══ DATA FOR THIS EXERCISE ══

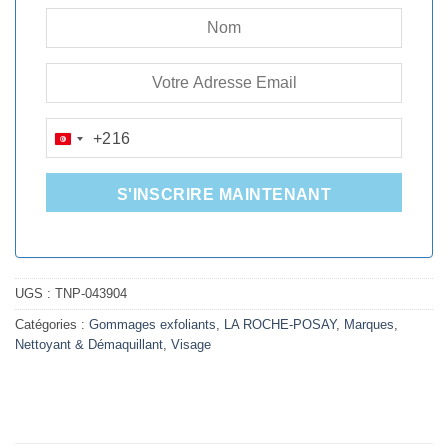
+216
TUNISIA
+216
S'INSCRIRE MAINTENANT
UGS :
TNP-043904
Catégories :
Gommages exfoliants
,
LA ROCHE-POSAY
,
Marques
,
Nettoyant & Démaquillant
,
Visage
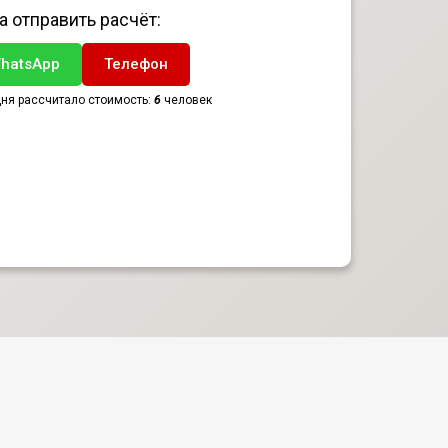
а отправить расчёт:
hatsApp
Телефон
ня рассчитало стоимость:
6
человек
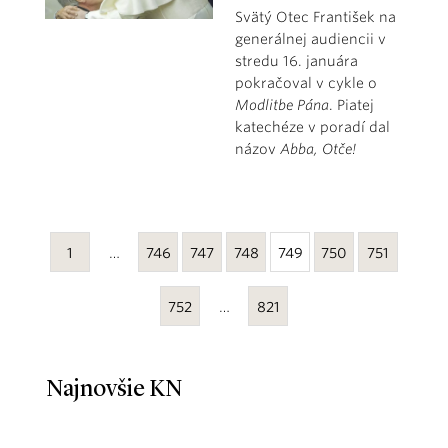
Svätý Otec František na
generálnej audiencii v
stredu 16. januára
pokračoval v cykle o
Modlitbe Pána
. Piatej
katechéze v poradí dal
názov
Abba, Otče!
1
…
746
747
748
749
750
751
752
…
821
Najnovšie KN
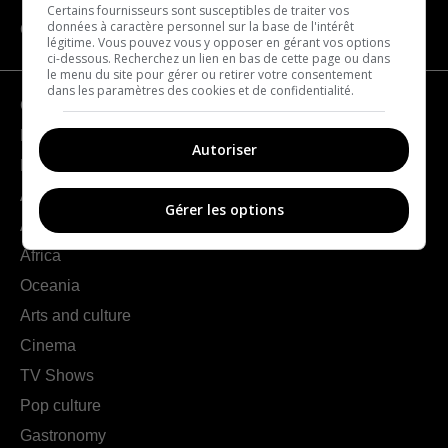
Certains fournisseurs sont susceptibles de traiter vos
données à caractère personnel sur la base de l'intérêt
CATEGORIES
légitime. Vous pouvez vous y opposer en gérant vos options
ci-dessous. Recherchez un lien en bas de cette page ou dans
le menu du site pour gérer ou retirer votre consentement
dans les paramètres des cookies et de confidentialité.
Geography
France
Autoriser
Europe
Americas
Gérer les options
Asia
Africa
Oceania
Arts and culture
Cinema
TV Shows
Pop culture
Gastronomy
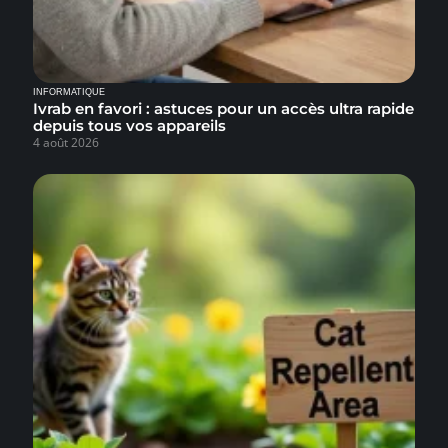
INFORMATIQUE
Ivrab en favori : astuces pour un accès ultra rapide
depuis tous vos appareils
4 août 2026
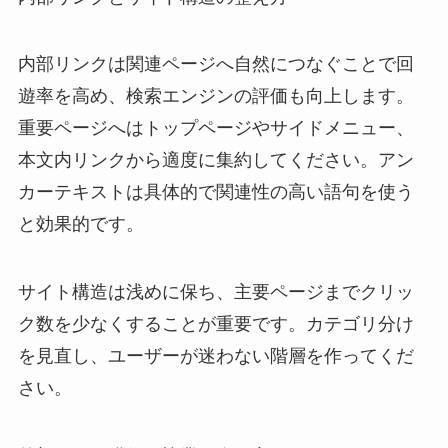
内部リンクは関連ページへ自然につなぐことで回
遊率を高め、検索エンジンの評価も向上します。
重要ページへはトップページやサイドメニュー、
本文内リンクから適度に集約してください。アン
カーテキストは具体的で関連性の高い語句を使う
と効果的です。
サイト構造は浅めに保ち、主要ページまでクリッ
ク数を少なくすることが重要です。カテゴリ分け
を見直し、ユーザーが迷わない階層を作ってくだ
さい。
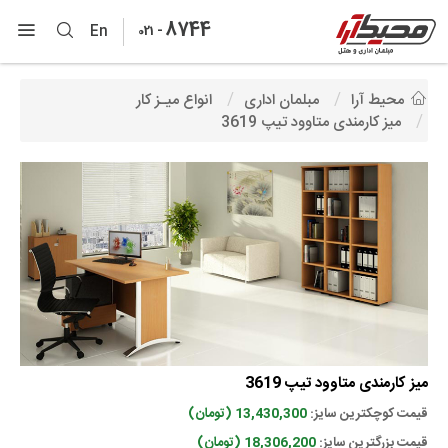
8744
-
En
021
محیط آرا
مبلمان اداری
انواع میـز کار
میز کارمندی متاوود تیپ 3619
میز کارمندی متاوود تیپ 3619
قیمت کوچکترین سایز:
13,430,300 (تومان)
قیمت بزرگترین سایز:
18,306,200 (تومان)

═══

= PROBLEM =
All lines from the beginning of the entries above to the line containing "Certains fournisseurs sont", inclusive, should be printed exactly, apart from the pictures.

= RESPONSE TO THE EXERCISE =
+216
TUNISIA
+216
S'INSCRIRE MAINTENANT
UGS :
TNP-043904
Catégories :
Gommages exfoliants
,
LA ROCHE-POSAY
,
Marques
,
Nettoyant & Démaquillant
,
Visage
а отправить расчёт:
hatsApp
Телефон
ня рассчитало стоимость:
6
человек
Svätý Otec František na
generálnej audiencii v
stredu 16. januára
pokračoval v cykle o
Modlitbe Pána
. Piatej
katechéze v poradí dal
názov
Abba, Otče!
1
…
746
747
748
749
750
751
752
…
821
Najnovšie KN
Certains fournisseurs sont susceptibles de traiter vos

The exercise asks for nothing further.